EDITORIAL

Un Primero de Mayo por la paz

Miles de manifestantes salieron ayer a la calle para celebrar el Día del Trabajo en un ambiente marcado por las perspectivas de acuerdo inminente para la reforma del mercado laboral y por el apoyo explícito al proceso iniciado tras la declaración de alto el fuego permanente por parte de la banda terrorista ETA. Bajo el lema de 'Por la paz. Empleo estable en igualdad', los ciudadanos inundaron las calles de decenas de ciudades para reclamar un recorte en la elevada tasa de temporalidad en el empleo (eje principal de la reforma que ultiman el Gobierno, la patronal y los sindicatos) y apoyar el proceso de paz.
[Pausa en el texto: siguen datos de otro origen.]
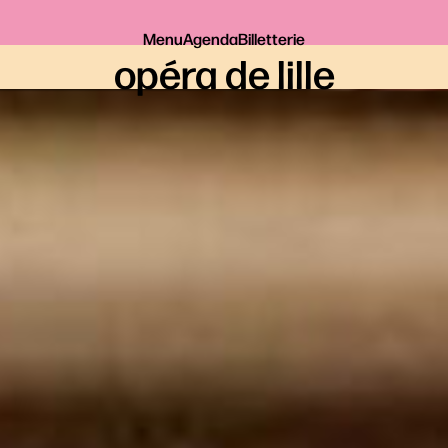
Menu
Agenda
Billetterie
opéra de lille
Los líderes sindicales reforzaron este mensaje tanto en las intervenciones previas ante los medios de comunicación como en los mítines celebrados al final de la manifestación de Madrid. Cándido Méndez, de UGT, habló de una 'fuerte expectativa de paz' que 'nos permite esperar el cese definitivo de la violencia'. José María Fidalgo, de CC OO, aseguró que este Primero de Mayo tiene un sentido 'particular' porque los trabajadores 'pueden ver el fin del terror'. Ambos se mostraron confiados, además, en que la reforma laboral que podría cerrarse en unos días ayudará a reducir la precariedad en el empleo.

No faltaron pancartas en referencia a conflictos laborales concretos, como el de RTVE, o a favor de la República (en un año en el que se cumple el 75 aniversario de la proclamación de la Segunda). Pero, a diferencia de otros años, escasearon los gritos en contra del Gobierno. Sí los hubo, y sonoros, contra las propias centrales sindicales, a las que se acusó de ser 'sindicatos del poder' y 'asesinos de la clase obrera'. Pero estuvieron protagonizados por pequeños grupos radicales que están lejos de ser representativos del actual mercado laboral español.

Una jornada, pues, en la que predominaron los mensajes a favor de un empleo de más calidad y, sobre todo, la esperanza compartida de que el terrorismo llegue a su fin en España.